Does the security triangle protect beneficiaries upon the policyholder’s death?

Yes, the security triangle and the super-privilege protect both policyholders (during their lifetime) and beneficiaries (upon the policyholder’s death). Article 22 of the Act of 6 December 1991 explicitly states that the claims of « insured persons and beneficiaries of life insurance contracts » rank as priority claims. If the policyholder dies and the insurer fails before paying out the death benefit, beneficiaries retain their super-privileged first-ranking creditor status and recover the full capital ahead of all other creditors.

Can I choose my own custodian bank?

For most retail policies (LALUX, Foyer, AXA), the custodian bank is determined by the insurer and cannot be chosen by the policyholder. However, for high-net-worth policies (from around €250,000–€500,000 upwards), it is often possible to negotiate the custodian bank with the insurer or broker. The choice of custodian bank has a direct impact on total policy costs (custody fees, transaction fees) and available services (Lombard lending, online platform, multi-currency accounts).

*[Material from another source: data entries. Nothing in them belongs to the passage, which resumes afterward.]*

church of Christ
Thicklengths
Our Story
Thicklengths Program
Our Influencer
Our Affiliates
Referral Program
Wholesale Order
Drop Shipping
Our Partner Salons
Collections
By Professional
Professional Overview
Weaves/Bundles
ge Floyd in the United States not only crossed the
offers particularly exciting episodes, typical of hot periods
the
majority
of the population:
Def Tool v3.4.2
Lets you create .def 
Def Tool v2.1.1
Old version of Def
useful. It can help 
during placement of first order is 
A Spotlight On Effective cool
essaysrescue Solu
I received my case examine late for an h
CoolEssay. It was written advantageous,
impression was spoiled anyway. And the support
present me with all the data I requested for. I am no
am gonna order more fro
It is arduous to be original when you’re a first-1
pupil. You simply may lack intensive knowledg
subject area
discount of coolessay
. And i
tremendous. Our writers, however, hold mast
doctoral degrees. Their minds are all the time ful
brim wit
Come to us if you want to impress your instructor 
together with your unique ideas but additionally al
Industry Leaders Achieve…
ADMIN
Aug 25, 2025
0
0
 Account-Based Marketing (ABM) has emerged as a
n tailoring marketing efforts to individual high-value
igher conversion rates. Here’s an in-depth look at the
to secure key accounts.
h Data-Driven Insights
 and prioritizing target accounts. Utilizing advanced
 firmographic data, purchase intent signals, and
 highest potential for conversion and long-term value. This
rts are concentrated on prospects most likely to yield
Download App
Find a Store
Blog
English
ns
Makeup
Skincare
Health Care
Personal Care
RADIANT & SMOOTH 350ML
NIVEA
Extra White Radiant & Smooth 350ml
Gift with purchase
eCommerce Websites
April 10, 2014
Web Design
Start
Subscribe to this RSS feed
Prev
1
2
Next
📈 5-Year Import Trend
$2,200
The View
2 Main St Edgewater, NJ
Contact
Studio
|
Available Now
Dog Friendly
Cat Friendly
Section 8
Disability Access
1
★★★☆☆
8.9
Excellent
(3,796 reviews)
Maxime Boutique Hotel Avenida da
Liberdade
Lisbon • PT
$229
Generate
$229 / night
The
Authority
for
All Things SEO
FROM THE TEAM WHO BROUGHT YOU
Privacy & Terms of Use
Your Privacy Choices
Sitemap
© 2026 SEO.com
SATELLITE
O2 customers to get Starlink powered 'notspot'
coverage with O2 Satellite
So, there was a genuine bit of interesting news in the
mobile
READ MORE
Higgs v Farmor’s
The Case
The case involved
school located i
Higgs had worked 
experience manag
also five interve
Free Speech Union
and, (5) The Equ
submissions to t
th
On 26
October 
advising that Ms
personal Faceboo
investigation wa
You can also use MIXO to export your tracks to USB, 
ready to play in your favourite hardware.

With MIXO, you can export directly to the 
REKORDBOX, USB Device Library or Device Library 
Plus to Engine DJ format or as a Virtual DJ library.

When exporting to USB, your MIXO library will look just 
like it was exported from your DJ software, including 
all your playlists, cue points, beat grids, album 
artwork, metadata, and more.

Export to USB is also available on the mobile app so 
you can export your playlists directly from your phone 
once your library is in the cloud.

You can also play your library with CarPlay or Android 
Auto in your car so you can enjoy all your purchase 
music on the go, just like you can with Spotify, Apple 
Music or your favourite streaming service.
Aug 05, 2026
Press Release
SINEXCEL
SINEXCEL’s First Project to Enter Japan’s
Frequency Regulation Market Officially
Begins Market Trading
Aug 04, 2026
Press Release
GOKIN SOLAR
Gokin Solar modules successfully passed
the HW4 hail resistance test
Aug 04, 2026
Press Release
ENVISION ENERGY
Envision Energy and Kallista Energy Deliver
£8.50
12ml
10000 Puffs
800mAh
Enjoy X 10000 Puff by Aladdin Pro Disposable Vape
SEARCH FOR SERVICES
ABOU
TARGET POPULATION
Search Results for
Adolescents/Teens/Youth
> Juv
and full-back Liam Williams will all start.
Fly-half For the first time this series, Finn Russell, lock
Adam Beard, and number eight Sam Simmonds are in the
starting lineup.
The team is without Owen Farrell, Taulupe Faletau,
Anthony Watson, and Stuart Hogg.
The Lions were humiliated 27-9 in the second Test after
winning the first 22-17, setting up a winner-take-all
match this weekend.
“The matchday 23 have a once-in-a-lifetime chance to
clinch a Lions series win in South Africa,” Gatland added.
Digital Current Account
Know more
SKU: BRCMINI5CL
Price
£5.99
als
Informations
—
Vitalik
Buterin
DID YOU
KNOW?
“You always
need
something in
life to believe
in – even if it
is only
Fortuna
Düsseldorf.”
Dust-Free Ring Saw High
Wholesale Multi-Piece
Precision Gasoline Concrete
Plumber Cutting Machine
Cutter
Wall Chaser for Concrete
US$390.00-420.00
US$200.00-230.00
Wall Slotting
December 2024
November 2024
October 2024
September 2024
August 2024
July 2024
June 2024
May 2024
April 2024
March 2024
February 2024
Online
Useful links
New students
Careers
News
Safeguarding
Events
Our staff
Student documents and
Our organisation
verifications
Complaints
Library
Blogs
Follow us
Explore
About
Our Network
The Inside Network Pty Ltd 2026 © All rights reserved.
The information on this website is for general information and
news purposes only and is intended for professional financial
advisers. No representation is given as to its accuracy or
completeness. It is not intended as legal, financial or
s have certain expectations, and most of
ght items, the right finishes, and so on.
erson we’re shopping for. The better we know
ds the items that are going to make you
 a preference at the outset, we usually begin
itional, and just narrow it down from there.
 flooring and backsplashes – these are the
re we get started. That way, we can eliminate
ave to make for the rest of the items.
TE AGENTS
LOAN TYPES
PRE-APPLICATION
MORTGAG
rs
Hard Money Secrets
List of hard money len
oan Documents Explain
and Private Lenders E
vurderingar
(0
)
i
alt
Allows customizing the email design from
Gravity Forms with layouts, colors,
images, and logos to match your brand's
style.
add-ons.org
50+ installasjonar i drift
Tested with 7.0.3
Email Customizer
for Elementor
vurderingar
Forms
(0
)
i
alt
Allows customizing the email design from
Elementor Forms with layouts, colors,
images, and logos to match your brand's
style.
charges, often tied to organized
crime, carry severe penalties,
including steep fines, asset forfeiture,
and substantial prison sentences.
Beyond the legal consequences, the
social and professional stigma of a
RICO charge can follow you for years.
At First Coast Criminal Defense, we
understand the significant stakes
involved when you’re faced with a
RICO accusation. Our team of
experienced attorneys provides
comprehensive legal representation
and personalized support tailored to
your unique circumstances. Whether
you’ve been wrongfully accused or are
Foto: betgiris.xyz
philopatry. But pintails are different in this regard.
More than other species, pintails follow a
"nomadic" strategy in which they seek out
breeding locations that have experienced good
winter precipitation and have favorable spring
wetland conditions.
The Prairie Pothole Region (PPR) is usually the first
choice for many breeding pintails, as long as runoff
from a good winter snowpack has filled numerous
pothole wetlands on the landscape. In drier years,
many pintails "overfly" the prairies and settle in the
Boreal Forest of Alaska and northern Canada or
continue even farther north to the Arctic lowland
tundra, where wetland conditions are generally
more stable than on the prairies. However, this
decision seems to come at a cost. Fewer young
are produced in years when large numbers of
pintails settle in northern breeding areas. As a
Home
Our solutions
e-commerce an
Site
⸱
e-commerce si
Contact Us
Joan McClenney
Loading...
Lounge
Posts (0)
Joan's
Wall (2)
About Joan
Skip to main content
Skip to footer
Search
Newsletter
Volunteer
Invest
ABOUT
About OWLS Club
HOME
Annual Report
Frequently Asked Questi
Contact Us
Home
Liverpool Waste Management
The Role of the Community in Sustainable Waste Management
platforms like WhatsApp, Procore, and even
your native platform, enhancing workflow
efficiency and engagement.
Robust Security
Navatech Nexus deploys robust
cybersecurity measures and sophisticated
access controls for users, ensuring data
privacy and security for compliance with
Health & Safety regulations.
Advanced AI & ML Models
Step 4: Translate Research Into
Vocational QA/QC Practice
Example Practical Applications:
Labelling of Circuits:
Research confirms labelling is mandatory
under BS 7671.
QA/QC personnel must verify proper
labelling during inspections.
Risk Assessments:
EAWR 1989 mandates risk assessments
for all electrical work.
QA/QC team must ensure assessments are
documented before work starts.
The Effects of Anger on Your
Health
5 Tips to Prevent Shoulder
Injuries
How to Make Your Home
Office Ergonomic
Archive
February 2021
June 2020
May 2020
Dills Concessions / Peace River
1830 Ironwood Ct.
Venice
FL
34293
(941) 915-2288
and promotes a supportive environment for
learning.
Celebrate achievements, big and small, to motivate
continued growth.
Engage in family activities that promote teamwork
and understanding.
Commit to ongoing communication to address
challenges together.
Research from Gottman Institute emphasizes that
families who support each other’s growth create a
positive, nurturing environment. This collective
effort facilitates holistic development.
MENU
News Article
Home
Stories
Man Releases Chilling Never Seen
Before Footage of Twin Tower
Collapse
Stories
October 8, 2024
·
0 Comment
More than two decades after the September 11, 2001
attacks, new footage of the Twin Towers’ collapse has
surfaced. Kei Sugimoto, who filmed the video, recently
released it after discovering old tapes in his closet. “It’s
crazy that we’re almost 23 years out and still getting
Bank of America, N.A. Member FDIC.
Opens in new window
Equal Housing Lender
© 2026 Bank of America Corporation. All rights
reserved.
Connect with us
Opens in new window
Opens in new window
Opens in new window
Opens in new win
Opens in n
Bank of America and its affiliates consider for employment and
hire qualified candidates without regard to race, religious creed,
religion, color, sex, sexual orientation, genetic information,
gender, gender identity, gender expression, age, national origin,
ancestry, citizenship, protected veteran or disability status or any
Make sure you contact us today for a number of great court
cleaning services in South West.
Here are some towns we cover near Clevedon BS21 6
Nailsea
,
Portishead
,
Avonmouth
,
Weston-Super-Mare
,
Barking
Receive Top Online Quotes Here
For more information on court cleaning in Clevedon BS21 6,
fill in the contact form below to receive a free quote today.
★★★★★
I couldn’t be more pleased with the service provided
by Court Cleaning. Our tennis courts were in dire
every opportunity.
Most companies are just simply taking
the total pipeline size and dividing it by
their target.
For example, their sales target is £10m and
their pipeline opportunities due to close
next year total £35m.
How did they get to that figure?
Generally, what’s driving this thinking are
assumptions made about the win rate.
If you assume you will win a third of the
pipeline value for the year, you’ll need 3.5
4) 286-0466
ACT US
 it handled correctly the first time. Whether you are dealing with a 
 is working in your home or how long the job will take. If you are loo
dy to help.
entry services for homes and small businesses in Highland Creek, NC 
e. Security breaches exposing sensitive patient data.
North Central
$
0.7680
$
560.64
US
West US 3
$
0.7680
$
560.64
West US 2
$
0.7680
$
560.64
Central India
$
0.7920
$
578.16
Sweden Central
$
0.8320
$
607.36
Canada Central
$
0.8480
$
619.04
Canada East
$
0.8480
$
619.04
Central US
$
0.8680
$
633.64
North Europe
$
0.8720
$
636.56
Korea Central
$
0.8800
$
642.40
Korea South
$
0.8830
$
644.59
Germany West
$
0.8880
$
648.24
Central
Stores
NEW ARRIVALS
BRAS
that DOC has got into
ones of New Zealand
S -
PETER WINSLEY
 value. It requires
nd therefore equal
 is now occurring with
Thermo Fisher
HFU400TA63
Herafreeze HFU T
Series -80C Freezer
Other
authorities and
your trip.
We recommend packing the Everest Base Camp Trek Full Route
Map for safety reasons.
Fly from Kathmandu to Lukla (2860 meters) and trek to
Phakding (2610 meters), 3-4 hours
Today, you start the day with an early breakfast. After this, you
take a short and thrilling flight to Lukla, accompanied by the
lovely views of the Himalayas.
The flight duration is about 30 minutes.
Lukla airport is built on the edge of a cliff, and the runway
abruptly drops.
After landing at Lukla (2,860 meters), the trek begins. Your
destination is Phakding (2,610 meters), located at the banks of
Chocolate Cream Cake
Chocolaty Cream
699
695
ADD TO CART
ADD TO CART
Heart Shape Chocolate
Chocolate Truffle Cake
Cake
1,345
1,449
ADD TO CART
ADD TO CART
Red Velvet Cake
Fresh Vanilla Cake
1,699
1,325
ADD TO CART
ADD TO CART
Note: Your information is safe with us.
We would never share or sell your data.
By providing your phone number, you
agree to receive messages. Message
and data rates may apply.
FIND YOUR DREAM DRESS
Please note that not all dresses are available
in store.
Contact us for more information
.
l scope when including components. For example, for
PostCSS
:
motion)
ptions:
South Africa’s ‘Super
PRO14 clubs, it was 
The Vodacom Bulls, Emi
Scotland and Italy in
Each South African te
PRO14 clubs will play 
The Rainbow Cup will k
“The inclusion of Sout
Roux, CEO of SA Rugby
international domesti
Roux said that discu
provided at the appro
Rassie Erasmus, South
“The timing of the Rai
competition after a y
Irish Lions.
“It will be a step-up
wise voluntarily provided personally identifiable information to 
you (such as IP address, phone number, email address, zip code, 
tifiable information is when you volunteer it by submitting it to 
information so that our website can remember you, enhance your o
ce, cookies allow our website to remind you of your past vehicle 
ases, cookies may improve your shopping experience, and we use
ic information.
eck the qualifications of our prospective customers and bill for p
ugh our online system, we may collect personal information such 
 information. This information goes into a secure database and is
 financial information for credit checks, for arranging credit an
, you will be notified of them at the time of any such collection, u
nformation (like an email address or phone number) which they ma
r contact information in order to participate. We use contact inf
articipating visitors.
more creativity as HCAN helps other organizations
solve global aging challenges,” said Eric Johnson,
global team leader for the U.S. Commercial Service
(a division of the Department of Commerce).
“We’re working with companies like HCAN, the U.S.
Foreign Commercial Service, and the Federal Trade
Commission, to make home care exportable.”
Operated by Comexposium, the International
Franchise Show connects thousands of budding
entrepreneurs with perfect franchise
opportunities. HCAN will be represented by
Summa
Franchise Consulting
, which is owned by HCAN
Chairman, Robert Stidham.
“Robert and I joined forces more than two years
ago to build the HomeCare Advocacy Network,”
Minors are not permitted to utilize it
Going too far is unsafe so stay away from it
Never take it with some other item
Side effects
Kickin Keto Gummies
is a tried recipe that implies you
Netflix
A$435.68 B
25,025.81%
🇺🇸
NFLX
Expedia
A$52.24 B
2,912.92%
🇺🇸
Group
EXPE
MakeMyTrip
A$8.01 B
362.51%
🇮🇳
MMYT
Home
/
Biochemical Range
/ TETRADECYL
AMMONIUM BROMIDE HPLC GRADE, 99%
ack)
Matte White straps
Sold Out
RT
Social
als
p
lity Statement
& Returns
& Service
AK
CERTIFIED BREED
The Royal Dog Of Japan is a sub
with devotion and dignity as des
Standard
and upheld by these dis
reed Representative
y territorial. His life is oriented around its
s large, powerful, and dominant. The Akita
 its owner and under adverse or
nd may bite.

How can I verify that my policy benefits from the security triangle?

To confirm that your policy benefits from the security triangle, check the following: (1) The insurer must appear on the list of authorised insurers published by the CAA at www.caa.lu. (2) The policy must be governed by Luxembourg law (stated in the general conditions). (3) The policy must identify the custodian bank used. (4) You should receive a document confirming the existence of the tripartite custody agreement. Be wary of policies marketed in France that mention a « Luxembourg subsidiary » without being genuinely governed by Luxembourg law.

Is the security triangle recognised in France for French residents?

Yes, the security triangle is fully recognised in France and throughout the European Union under the freedom to provide services. A French resident may freely take out a Luxembourg life insurance policy and benefit from all the protections of the security triangle, while retaining French life insurance tax treatment (30% flat tax, €4,600 annual allowance after 8 years, €152,500 per beneficiary allowance on premiums paid before age 70). The only additional administrative requirement is to declare the policy each year using form 3916-BIS.

What does the security triangle cost the policyholder?

The security triangle has no specific direct cost. It is embedded in the overall fees of a Luxembourg life insurance policy: insurer fees (0.30–1.00% of assets per year), custodian bank fees (0.03–0.10% of assets per year) and underlying fund fees (0.20–2.00% depending on the funds). The fee differential compared with a standard French life insurance policy (approximately 0.20–0.40% per year) is more than offset by the additional protection it affords, especially for larger portfolios above €100,000–€150,000.